Let X1,…,Xn be i.i.d. Poisson random variables with parameter λ>0 and denote by X¯¯¯¯n their empirical average,
X¯¯¯¯n=1n∑i=1nXi.
Find two sequences (an)n≥1 and (bn)n≥1 such that an(X¯¯¯¯n−bn) converges in distribution to a standard Gaussian random variable Z∼N(0,1) .
an is sqrt(n)/sqrt(lambda)
bn is lambda
Secondly, express P(|Z|≤t) in terms of Φ(r)=P(Z≤r) for t>0 .
Write Phi(t) (with capital P) for Φ(t) .
To find sequences an and bn such that an(X¯¯¯¯n - bn) converges in distribution to a standard Gaussian random variable Z ~ N(0,1), we can use the Central Limit Theorem.
The Central Limit Theorem states that if X1, X2, ..., Xn are independent and identically distributed random variables with E[Xi] = μ and Var(Xi) = σ^2, then the normalized sum of these variables converges in distribution to a standard normal distribution as n approaches infinity.

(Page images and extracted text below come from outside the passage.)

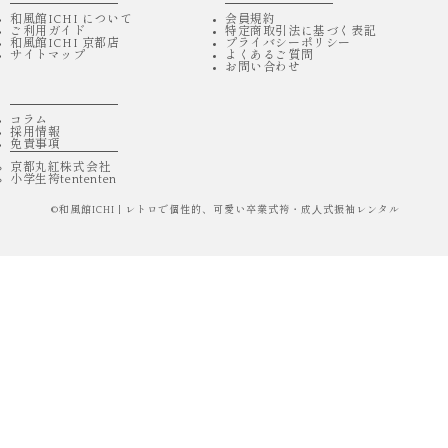
和風館ICHI について
会員規約
ご利用ガイド
特定商取引法に基づく表記
和風館ICHI 京都店
プライバシーポリシー
サイトマップ
よくあるご質問
お問い合わせ
コラム
採用情報
免責事項
京都丸紅株式会社
小学生袴tententen
©
和風館ICHI | レトロで個性的、可愛い卒業式袴・成⼈式振袖レンタル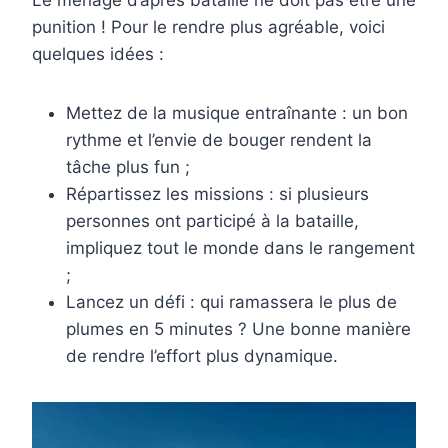
Le ménage d’après bataille ne doit pas être une
punition ! Pour le rendre plus agréable, voici
quelques idées :
Mettez de la musique entraînante : un bon
rythme et l’envie de bouger rendent la
tâche plus fun ;
Répartissez les missions : si plusieurs
personnes ont participé à la bataille,
impliquez tout le monde dans le rangement
;
Lancez un défi : qui ramassera le plus de
plumes en 5 minutes ? Une bonne manière
de rendre l’effort plus dynamique.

In this case, X1, X2, ..., Xn are i.i.d. Poisson random variables with parameter λ, so E[Xi] = λ and Var(Xi) = λ.
Let's calculate the mean and variance of X¯n:
E[X¯n] = E[1/n ∑i=1^n Xi] = 1/n ∑i=1^n E[Xi] = 1/n * n * λ = λ.

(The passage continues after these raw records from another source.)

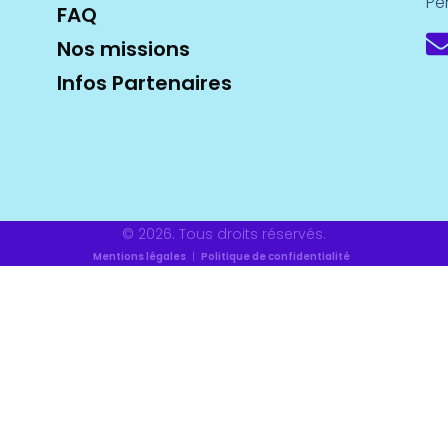
Pe
FAQ
Nos missions
Infos Partenaires
© 2026. Tous droits réservés.
Mentions légales
|
Politique de confidentialité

Var(X¯n) = Var(1/n ∑i=1^n Xi) = 1/n^2 ∑i=1^n Var(Xi) = 1/n^2 * n * λ = λ/n.
Now, let's find an and bn such that an(X¯¯¯¯n - bn) converges to a standard normal distribution. We want the mean of X¯¯¯¯n to be 0 and the variance of X¯¯¯¯n to be 1.
Setting the mean equal to 0:
λ = 0
Solving for λ, we get:
λ = 0.
Setting the variance equal to 1:
λ/n = 1
Solving for n, we get:
n = λ.
Therefore, an = 1/√λ and bn = λ.
So, a possible choice of sequences an and bn is:
an = 1/√λ and bn = λ.
With these sequences, an(X¯¯¯¯n - bn) converges in distribution to a standard Gaussian random variable Z ~ N(0,1) as n approaches infinity.
To find the sequences (an)n≥1 and (bn)n≥1 that satisfy the condition, we can use the Central Limit Theorem (CLT). The CLT states that the sum or average of a large number of independent and identically distributed (i.i.d.) random variables will approximate a normal distribution.
In this case, we have i.i.d. Poisson random variables X1, X2, ..., Xn with parameter λ > 0. We want to find the sequences (an)n≥1 and (bn)n≥1 such that an(X¯¯¯¯n - bn) converges in distribution to a standard Gaussian random variable Z ~ N(0,1).
Step 1: Compute the mean and variance of the Poisson distribution
The mean of a Poisson random variable is given by E(Xi) = λ, which is also the variance (Var(Xi) = λ). Therefore, we have E(Xi) = Var(Xi) = λ for all i.
Step 2: Apply the Central Limit Theorem
According to the CLT, the sample mean X¯¯¯¯n = (1/n) ∑i=1n Xi follows a normal distribution with mean μ = λ and variance σ^2 = Var(Xi)/n = λ/n.
Step 3: Standardize the sample mean
To standardize the sample mean, we subtract the mean and divide by the standard deviation. In this case, we subtract μ = λ and divide by the standard deviation, which is √(σ^2) = √(λ/n).
Step 4: Rewrite the expression
Let Zn = (√n)(X¯¯¯¯n - μ)/σ, where μ = λ and σ = √(λ/n).
Step 5: Simplify the expression
Let an = √n and bn = μ = λ.
Step 6: Conclude
From the above steps, we have found the sequences (an)n≥1 = (√n) and (bn)n≥1 = λ that satisfy the condition. Therefore, an(X¯¯¯¯n - bn) converges in distribution to a standard Gaussian random variable Z ~ N(0,1).